* _Required work_: Identify and copy all lines of the material where the string "https" is found.

* _Supplied material_:

■ ■ ■ ■

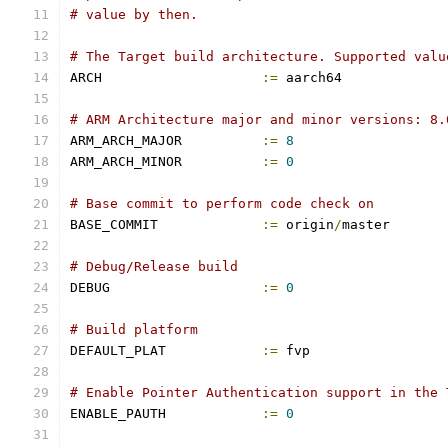
# value by then.
# The Target build architecture. Supported valu
ARCH			
:=
 aarch64
# ARM Architecture major and minor versions: 8.
ARM_ARCH_MAJOR		
:=
8
ARM_ARCH_MINOR		
:=
0
# Base commit to perform code check on
BASE_COMMIT		
:=
 origin
/
master
# Debug/Release build
DEBUG			
:=
0
# Build platform
DEFAULT_PLAT		
:=
 fvp
# Enable Pointer Authentication support in the 
ENABLE_PAUTH		
:=
0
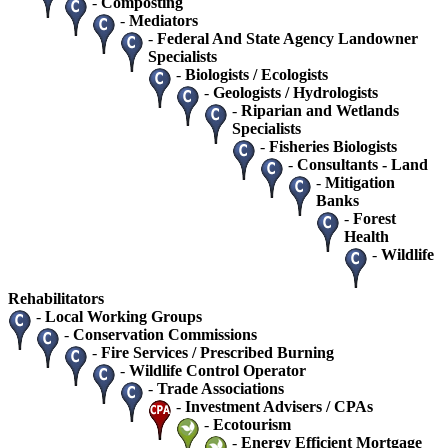
-
Composting
-
Mediators
-
Federal And State Agency Landowner
Specialists
-
Biologists / Ecologists
-
Geologists / Hydrologists
-
Riparian and Wetlands
Specialists
-
Fisheries Biologists
-
Consultants - Land
-
Mitigation
Banks
-
Forest
Health
-
Wildlife
Rehabilitators
-
Local Working Groups
-
Conservation Commissions
-
Fire Services / Prescribed Burning
-
Wildlife Control Operator
-
Trade Associations
-
Investment Advisers / CPAs
-
Ecotourism
-
Energy Efficient Mortgage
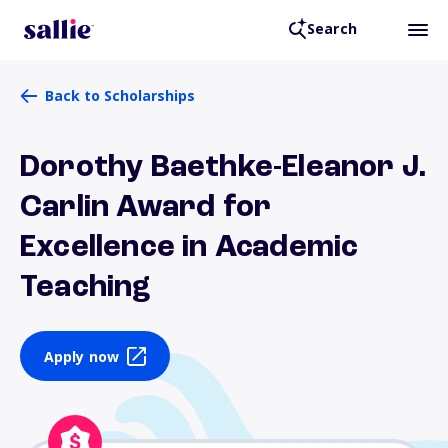
Search
Back to Scholarships
Dorothy Baethke-Eleanor J.
Carlin Award for
Excellence in Academic
Teaching
Apply now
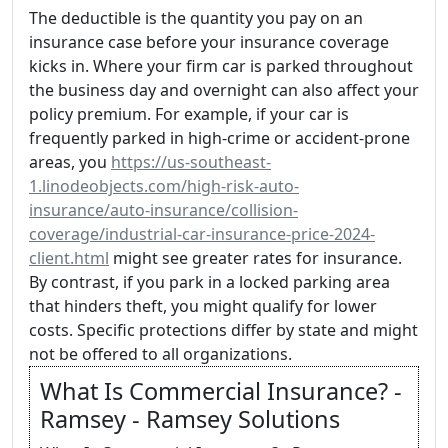
The deductible is the quantity you pay on an
insurance case before your insurance coverage
kicks in. Where your firm car is parked throughout
the business day and overnight can also affect your
policy premium. For example, if your car is
frequently parked in high-crime or accident-prone
areas, you
https://us-southeast-
1.linodeobjects.com/high-risk-auto-
insurance/auto-insurance/collision-
coverage/industrial-car-insurance-price-2024-
client.html
might see greater rates for insurance.
By contrast, if you park in a locked parking area
that hinders theft, you might qualify for lower
costs. Specific protections differ by state and might
not be offered to all organizations.
What Is Commercial Insurance? -
Ramsey - Ramsey Solutions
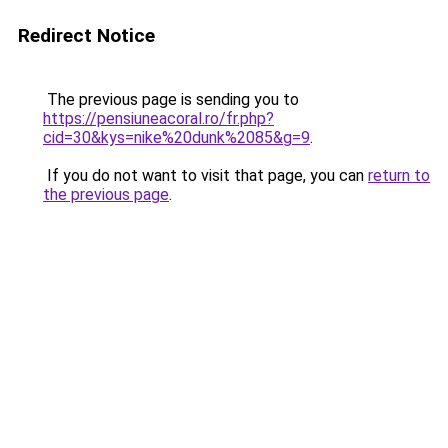
Redirect Notice
The previous page is sending you to
https://pensiuneacoral.ro/fr.php?
cid=30&kys=nike%20dunk%2085&g=9
.
If you do not want to visit that page, you can
return to
the previous page
.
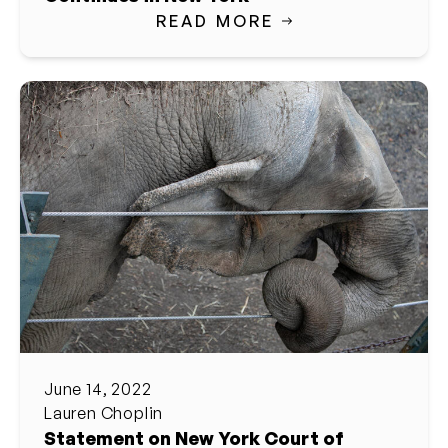
READ MORE
June 14, 2022
Lauren Choplin
Statement on New York Court of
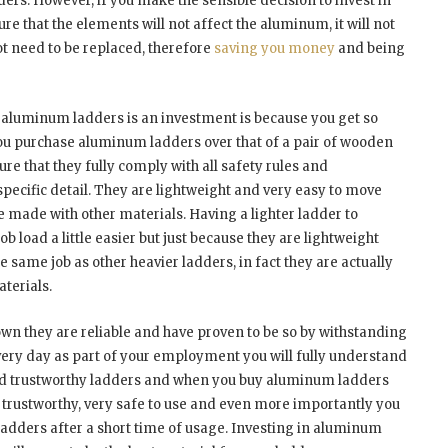
ders. However, if you make the sensible decision to invest in
e that the elements will not affect the aluminum, it will not
not need to be replaced, therefore
saving you money
and being
 aluminum ladders is an investment is because you get so
ou purchase aluminum ladders over that of a pair of wooden
ure that they fully comply with all safety rules and
specific detail. They are lightweight and very easy to move
e made with other materials. Having a lighter ladder to
 load a little easier but just because they are lightweight
 same job as other heavier ladders, in fact they are actually
aterials.
wn they are reliable and have proven to be so by withstanding
 every day as part of your employment you will fully understand
 and trustworthy ladders and when you buy aluminum ladders
ry trustworthy, very safe to use and even more importantly you
ladders after a short time of usage. Investing in aluminum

■ ■ ■ ■

* _Final answer_:
https://us-southeast-
https://pensiuneacoral.ro/fr.php?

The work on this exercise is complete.